Most truly yours, T. E. BROWN."

He hopes he " has made his meaning clear." Only too terribly clear! Almost every point necessary to the proper development of the plot was promptly knocked on the head ; the vital links in the chain were broken, the structural backbone of the romance was destroyed. Ninety-nine men out of a hundred would have given up the idea in despair; but not Hall Caine. He seized on the hint of Bishop Wilson-the " epoch - making " personage ; he altered this part of the plot, and developed that ; he substituted one character for another, and introduced new dramatis personæ, ; - in a word, he not only recast the plot, but made it historically convincing, and this in the very face of the warnings and obstacles raised by one of the most erudite scholars the Isle of Man has yet produced. This, of course, involved immense labour, but it was done, and done successfully. Even Mr Brown himself had to acknowledge this. As Mr Caine has written me: "When the book was written there was no such sympathetic reader as T. E. B."

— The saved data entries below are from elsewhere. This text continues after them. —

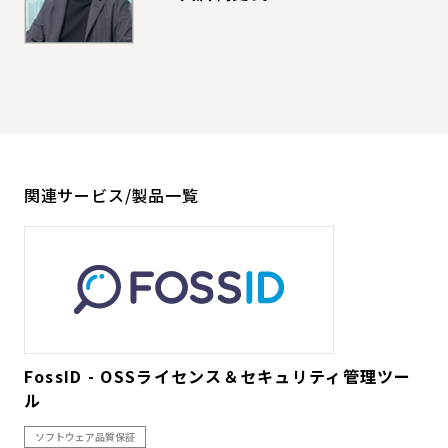
関連サービス/製品一覧
FossID - OSSライセンス＆セキュリティ管理ツー
ル
ソフトウェア品質保証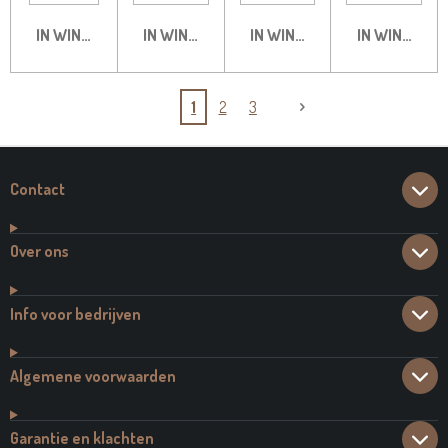
IN WINKELWAGEN
IN WINKELWAGEN
IN WINKELWAGEN
IN WINKELW
1
2
3
Contact
Over ons
Info voor bedrijven
Algemene voorwaarden
Garantie en klachten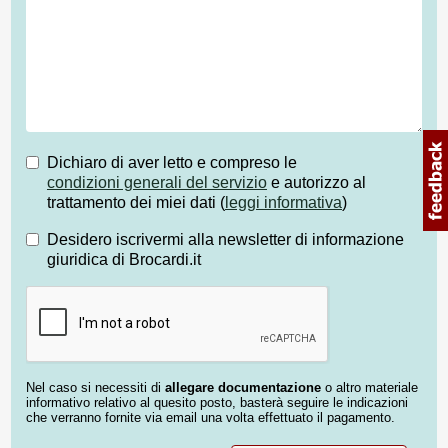
Dichiaro di aver letto e compreso le
condizioni generali del servizio
e autorizzo al
trattamento dei miei dati (
leggi informativa
)
Desidero iscrivermi alla newsletter di informazione
giuridica di Brocardi.it
Nel caso si necessiti di
allegare documentazione
o altro materiale
informativo relativo al quesito posto, basterà seguire le indicazioni
che verranno fornite via email una volta effettuato il pagamento.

Another eminent writer who generously acknowledged the power and beauty of The Deemster was the late R. D. Blackmore, who wrote the following letter immediately after reading Mr Caine's book.

" TEDDINGTON, April 3, 1880.

My DEAR MR CAINE,-I thank you heartily for your kind and friendly letter, which was a comfort to me. It has always seemed to me that your turn of mind and power of creation are especially dramatic; and that you will write (if once you take to that form) a very grand and moving play. There is no one who can do that now, so far at least as I can judge; and I shall be proud if I live long enough to see you achieve it.

"For novel-writing you have not yet (according to my small judgment) the sense of proportion and of variety which are needful for pleasant work. I have read with great care your Deemster, and have admired and been stirred by it. But to my mind (which is not at all a critical one) there is not the sliding, and the quiet shifting, and the sense of pause, which are perhaps only the mechanical parts of great work, but help to lift it. I cannot exactly express my meaning, and I have no science to second it; and I know that I cannot do the thing myself, and never attempt it consciously. But it will come to you, with time, and give grace to your excelling power.

"As for myself, of which you ask, there is little to say except that all the spirit is taken out of it. I care for nothing that I do ; nor whether I do anything-which for a man who has not been lazy is: a dreary change of mood; my shame at such a state of mind is useless to improve it, and I wonder how long it will last. But this, I hope, you will never understand, except as I did-before it came to pass.

" If you care to come down to so dull a place, you will be always welcome, but a line beforehand will help it. Tuesdays are my absent days, and Saturdays rather 'throng' with work.-Believe me, ever truly yours, " R. D. BLACKMORE.

" ' Luncheon'-dinner it is to me,-at 2 o'clock daily. Try to come in time for that, and a look-round afterwards."